CHISINAU (Reuters) – Russia has no right to lecture on democracy, the Moldovan Foreign Ministry said in a statement on Saturday, as tensions between the two countries have risen after Moldova's breakaway Transdniestria region asked Moscow for help.
Russian Foreign Minister Sergei Lavrov said earlier in the week that the Moldovan government "is following in the footsteps of Kyiv" after Transdniestria turned to Moscow to help its economy withstand "pressure" from the Moldovan government, which the Chisinau administration dismissed as a propaganda event.
"Minister Lavrov and the Kremlin regime have no moral right to lecture on democracy and freedom," Moldova's Foreign Ministry said in a statement issued on Saturday.

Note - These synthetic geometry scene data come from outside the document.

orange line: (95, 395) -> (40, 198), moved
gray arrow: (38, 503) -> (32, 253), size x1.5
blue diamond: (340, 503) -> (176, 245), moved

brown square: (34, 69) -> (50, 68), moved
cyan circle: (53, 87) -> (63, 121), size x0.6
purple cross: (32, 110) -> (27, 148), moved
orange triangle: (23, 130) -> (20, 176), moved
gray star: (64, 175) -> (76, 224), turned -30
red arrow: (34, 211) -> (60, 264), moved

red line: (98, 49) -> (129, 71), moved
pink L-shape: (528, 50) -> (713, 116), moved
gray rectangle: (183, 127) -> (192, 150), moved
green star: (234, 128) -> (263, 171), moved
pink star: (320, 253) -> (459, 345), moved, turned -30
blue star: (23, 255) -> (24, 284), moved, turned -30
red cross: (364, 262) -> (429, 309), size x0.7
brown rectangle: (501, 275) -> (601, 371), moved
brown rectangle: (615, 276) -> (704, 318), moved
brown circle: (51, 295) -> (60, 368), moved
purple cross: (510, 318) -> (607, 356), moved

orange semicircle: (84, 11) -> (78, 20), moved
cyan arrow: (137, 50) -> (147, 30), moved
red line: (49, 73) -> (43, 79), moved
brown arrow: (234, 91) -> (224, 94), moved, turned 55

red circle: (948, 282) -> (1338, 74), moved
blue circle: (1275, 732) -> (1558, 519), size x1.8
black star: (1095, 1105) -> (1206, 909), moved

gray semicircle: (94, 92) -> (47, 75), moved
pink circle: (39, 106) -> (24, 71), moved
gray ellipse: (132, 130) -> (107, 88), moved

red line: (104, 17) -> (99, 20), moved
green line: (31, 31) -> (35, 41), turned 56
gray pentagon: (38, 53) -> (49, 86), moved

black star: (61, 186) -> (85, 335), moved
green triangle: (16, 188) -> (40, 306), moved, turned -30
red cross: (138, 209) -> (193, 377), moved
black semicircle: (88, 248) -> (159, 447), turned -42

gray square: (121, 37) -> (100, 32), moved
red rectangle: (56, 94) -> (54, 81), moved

"A country that imprisons opposition politicians and kills them, unreasonably attacks its neighbours, has nothing to offer the world but blood and pain."
On Saturday, Russians queued to lay flowers on the grave of Alexei Navalny, President Vladimir Putin's fiercest critic inside Russia, who died at the age of 47 in an Arctic penal colony on Feb. 16. Supporters said he had been murdered.
Navalny's death came nearly two years after Moscow launched its full-scale invasion of Ukraine, a war that has no end in sight and in which civilians continue to die.
Russia's invasion of Ukraine sparked fears that Moscow might seek to sweep westward through southern Ukraine all the way to the Transdniestria separatist region, which says it has 220,000 Russian citizens.
Relations between Moldova and Russia have also frayed as the Chisinau government has steered a pro-European course and accused Moscow of trying to destabilise it.
"We are building a European future so that all our citizens, regardless of language and ethnicity, live in peace and prosperity," the Moldovan Foreign Ministry said in its Saturday's statement.